»»

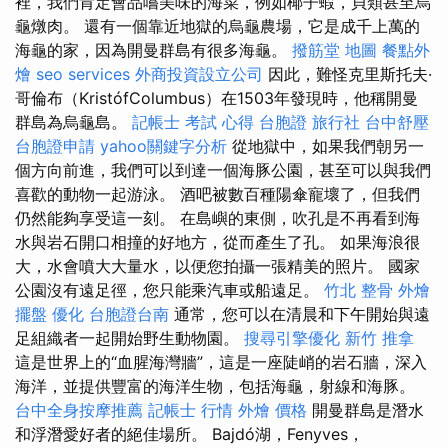
裡，我們肯定會品嚐美味的海菜，例如椰子蝦，貝類甚至烏
龜燉肉。 還有一個靠近地獄的烏龜農場，它是成千上萬的
海龜的家，因為開曼群島有很多海龜。
撥筋堂 地圖
餐點外
燴
seo services
外商投資設立公司
因此，難怪克里斯托夫·
哥倫布（KristófColumbus）在1503年發現時，他稱開曼
群島為烏龜島。
記帳士 考試 心得
台胞證 旅行社
台中舒壓
台胞證申請
yahoo關鍵字分析
從地獄中，如果我們朝另一
個方向前進，我們可以到達一個海豚公園，甚至可以與我們
喜歡的動物一起游泳。 酒吧被數百種陽傘寵壞了，但我們
仍然能夠享受這一刻。 在島嶼的東側，吹孔是不再看到海
水與岩石開口相撞的好地方，從而產生了孔。 如果海浪很
大，水會噴大大量水，以便您拍攝一張精美的照片。 國家
公園沒有遠足徑，您只能乘汽車或船遠足。
竹北 整骨
外燴
擺盤
優化
台胞證台南
通常，您可以在清晨和下午開始與遠
足組織者一起開始野生動物園。
搜尋引擎優化
新竹 推拿
這是世界上的“血腥海灣牆”，這是一座陡峭的岩石牆，深入
海洋，並提供豐富的海洋生物，包括海龜，射線和海豚。
台中全身按摩推薦
記帳士 行情
外燴 價格
開曼群島是潛水
和浮潛愛好者的絕佳場所。 Bajdó湖，Fenyves，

««

◆ **What needs to be done**
Produce the entries above once more, exactly as given, with each picture left out.

◆ **Result**
裡，我們肯定會品嚐美味的海菜，例如椰子蝦，貝類甚至烏
龜燉肉。 還有一個靠近地獄的烏龜農場，它是成千上萬的
海龜的家，因為開曼群島有很多海龜。
撥筋堂 地圖
餐點外
燴
seo services
外商投資設立公司
因此，難怪克里斯托夫·
哥倫布（KristófColumbus）在1503年發現時，他稱開曼
群島為烏龜島。
記帳士 考試 心得
台胞證 旅行社
台中舒壓
台胞證申請
yahoo關鍵字分析
從地獄中，如果我們朝另一
個方向前進，我們可以到達一個海豚公園，甚至可以與我們
喜歡的動物一起游泳。 酒吧被數百種陽傘寵壞了，但我們
仍然能夠享受這一刻。 在島嶼的東側，吹孔是不再看到海
水與岩石開口相撞的好地方，從而產生了孔。 如果海浪很
大，水會噴大大量水，以便您拍攝一張精美的照片。 國家
公園沒有遠足徑，您只能乘汽車或船遠足。
竹北 整骨
外燴
擺盤
優化
台胞證台南
通常，您可以在清晨和下午開始與遠
足組織者一起開始野生動物園。
搜尋引擎優化
新竹 推拿
這是世界上的“血腥海灣牆”，這是一座陡峭的岩石牆，深入
海洋，並提供豐富的海洋生物，包括海龜，射線和海豚。
台中全身按摩推薦
記帳士 行情
外燴 價格
開曼群島是潛水
和浮潛愛好者的絕佳場所。 Bajdó湖，Fenyves，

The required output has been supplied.